Starting at the line with "Describe the element at coordinates (52, 280)" and going on through the line with "What do you see at coordinates (105, 1877)", reproduce each line in the records below exactly and nothing more.

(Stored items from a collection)
:::::
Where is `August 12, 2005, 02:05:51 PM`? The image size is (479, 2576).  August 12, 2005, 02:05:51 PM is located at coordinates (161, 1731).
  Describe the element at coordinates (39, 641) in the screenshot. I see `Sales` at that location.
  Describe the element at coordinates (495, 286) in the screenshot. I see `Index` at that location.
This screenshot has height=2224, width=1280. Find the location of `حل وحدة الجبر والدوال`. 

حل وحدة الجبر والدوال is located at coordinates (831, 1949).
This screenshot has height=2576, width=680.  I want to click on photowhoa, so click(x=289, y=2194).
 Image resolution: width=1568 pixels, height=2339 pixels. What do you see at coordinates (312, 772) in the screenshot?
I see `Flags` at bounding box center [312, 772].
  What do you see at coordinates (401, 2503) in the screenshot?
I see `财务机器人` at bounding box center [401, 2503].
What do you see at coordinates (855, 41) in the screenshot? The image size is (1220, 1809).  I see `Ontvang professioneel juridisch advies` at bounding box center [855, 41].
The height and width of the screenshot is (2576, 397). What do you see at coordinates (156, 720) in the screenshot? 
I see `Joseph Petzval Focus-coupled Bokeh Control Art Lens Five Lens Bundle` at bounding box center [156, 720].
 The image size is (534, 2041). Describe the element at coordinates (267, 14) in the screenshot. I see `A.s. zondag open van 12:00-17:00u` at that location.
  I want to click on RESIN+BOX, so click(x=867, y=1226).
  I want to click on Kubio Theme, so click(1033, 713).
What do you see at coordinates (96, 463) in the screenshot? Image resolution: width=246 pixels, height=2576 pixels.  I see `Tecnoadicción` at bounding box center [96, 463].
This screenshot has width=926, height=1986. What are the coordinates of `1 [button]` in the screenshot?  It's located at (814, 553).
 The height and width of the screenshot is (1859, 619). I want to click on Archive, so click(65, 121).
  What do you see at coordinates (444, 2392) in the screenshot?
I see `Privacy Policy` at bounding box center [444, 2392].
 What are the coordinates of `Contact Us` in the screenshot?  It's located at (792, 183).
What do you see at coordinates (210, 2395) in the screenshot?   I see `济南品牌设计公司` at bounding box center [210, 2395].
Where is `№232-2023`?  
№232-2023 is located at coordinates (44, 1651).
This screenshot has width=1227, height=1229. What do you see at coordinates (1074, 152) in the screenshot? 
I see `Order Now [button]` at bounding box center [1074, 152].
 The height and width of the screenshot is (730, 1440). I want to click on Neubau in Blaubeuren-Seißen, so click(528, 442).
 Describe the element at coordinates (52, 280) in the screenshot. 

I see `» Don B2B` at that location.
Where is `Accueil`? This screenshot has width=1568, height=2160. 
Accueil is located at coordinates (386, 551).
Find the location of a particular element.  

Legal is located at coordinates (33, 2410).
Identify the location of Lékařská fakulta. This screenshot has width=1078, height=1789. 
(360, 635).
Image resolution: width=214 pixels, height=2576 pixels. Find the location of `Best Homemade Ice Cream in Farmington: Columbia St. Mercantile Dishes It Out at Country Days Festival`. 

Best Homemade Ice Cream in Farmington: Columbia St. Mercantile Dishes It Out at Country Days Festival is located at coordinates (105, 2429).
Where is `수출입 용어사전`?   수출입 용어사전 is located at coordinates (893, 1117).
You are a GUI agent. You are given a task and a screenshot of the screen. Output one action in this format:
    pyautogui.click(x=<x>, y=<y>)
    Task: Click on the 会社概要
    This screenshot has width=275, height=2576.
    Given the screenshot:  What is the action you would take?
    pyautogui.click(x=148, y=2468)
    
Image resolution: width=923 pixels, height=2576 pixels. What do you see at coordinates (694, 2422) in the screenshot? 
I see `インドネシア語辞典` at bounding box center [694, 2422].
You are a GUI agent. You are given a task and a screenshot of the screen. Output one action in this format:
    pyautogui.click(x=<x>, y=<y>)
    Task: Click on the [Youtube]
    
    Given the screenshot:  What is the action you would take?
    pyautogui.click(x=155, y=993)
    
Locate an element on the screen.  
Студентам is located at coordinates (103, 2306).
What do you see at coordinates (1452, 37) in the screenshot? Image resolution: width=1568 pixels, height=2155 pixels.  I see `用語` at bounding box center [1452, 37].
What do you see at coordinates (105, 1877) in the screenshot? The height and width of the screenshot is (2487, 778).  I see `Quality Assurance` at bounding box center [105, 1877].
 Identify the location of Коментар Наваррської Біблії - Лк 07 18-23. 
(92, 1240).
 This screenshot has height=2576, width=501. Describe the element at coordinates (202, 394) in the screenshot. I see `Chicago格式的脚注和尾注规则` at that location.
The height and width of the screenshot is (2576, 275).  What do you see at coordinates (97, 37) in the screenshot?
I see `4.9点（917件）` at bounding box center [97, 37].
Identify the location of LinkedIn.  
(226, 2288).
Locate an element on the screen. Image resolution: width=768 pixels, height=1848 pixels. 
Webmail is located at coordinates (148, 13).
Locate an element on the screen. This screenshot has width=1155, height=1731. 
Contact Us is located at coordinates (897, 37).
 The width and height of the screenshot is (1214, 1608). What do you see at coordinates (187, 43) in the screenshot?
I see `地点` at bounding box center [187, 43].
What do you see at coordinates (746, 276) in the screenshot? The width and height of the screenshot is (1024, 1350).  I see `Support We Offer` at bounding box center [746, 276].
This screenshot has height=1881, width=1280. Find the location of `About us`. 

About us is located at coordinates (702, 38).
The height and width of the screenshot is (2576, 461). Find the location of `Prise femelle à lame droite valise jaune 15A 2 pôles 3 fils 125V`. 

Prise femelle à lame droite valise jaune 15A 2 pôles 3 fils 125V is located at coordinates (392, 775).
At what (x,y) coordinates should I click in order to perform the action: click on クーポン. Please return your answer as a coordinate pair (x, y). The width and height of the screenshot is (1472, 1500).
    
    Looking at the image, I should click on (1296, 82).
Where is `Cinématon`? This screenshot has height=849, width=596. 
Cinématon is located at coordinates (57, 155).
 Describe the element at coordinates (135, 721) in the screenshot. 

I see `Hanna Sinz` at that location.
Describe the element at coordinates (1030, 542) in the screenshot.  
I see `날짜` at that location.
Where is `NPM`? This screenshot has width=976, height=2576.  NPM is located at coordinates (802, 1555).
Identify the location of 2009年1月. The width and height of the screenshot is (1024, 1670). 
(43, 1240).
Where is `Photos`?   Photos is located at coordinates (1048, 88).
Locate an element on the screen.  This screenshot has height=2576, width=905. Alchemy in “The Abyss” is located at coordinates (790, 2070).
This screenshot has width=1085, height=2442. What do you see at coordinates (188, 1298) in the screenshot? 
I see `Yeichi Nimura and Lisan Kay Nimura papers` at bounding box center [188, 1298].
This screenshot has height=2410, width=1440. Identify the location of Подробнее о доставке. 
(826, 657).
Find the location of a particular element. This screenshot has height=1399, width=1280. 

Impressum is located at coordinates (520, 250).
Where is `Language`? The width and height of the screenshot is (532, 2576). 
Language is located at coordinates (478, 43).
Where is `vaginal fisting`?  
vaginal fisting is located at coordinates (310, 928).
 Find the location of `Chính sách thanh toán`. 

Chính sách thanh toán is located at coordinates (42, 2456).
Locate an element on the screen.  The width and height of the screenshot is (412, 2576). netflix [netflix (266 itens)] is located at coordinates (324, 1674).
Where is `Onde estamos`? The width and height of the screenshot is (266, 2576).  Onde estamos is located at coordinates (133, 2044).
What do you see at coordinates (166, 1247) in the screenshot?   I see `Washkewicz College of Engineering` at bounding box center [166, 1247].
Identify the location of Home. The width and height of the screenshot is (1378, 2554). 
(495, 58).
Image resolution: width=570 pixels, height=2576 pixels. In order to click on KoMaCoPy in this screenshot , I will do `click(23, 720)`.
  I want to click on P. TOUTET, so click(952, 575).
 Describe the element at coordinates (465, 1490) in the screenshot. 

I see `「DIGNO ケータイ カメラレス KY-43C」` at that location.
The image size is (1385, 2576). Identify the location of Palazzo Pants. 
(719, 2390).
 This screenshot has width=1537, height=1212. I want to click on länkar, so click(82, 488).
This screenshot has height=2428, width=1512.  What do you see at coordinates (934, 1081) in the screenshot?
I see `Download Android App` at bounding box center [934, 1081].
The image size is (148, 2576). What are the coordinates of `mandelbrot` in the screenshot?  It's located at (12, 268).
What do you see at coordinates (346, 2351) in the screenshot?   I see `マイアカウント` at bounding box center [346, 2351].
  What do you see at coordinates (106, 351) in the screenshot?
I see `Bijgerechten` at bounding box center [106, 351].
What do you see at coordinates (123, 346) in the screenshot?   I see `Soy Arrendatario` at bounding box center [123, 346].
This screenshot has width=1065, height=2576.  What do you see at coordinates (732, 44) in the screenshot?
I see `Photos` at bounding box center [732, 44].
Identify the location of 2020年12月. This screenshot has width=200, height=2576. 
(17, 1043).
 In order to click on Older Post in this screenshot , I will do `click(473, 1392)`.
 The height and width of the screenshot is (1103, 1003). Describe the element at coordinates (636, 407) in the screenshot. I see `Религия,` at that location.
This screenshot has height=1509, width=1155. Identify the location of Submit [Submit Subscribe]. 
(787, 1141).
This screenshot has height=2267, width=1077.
:::::
Task result -
 Describe the element at coordinates (52, 280) in the screenshot. 

I see `» Don B2B` at that location.
Where is `Accueil`? This screenshot has width=1568, height=2160. 
Accueil is located at coordinates (386, 551).
Find the location of a particular element.  

Legal is located at coordinates (33, 2410).
Identify the location of Lékařská fakulta. This screenshot has width=1078, height=1789. 
(360, 635).
Image resolution: width=214 pixels, height=2576 pixels. Find the location of `Best Homemade Ice Cream in Farmington: Columbia St. Mercantile Dishes It Out at Country Days Festival`. 

Best Homemade Ice Cream in Farmington: Columbia St. Mercantile Dishes It Out at Country Days Festival is located at coordinates (105, 2429).
Where is `수출입 용어사전`?   수출입 용어사전 is located at coordinates (893, 1117).
You are a GUI agent. You are given a task and a screenshot of the screen. Output one action in this format:
    pyautogui.click(x=<x>, y=<y>)
    Task: Click on the 会社概要
    This screenshot has width=275, height=2576.
    Given the screenshot:  What is the action you would take?
    pyautogui.click(x=148, y=2468)
    
Image resolution: width=923 pixels, height=2576 pixels. What do you see at coordinates (694, 2422) in the screenshot? 
I see `インドネシア語辞典` at bounding box center [694, 2422].
You are a GUI agent. You are given a task and a screenshot of the screen. Output one action in this format:
    pyautogui.click(x=<x>, y=<y>)
    Task: Click on the [Youtube]
    
    Given the screenshot:  What is the action you would take?
    pyautogui.click(x=155, y=993)
    
Locate an element on the screen.  
Студентам is located at coordinates (103, 2306).
What do you see at coordinates (1452, 37) in the screenshot? Image resolution: width=1568 pixels, height=2155 pixels.  I see `用語` at bounding box center [1452, 37].
What do you see at coordinates (105, 1877) in the screenshot? The height and width of the screenshot is (2487, 778).  I see `Quality Assurance` at bounding box center [105, 1877].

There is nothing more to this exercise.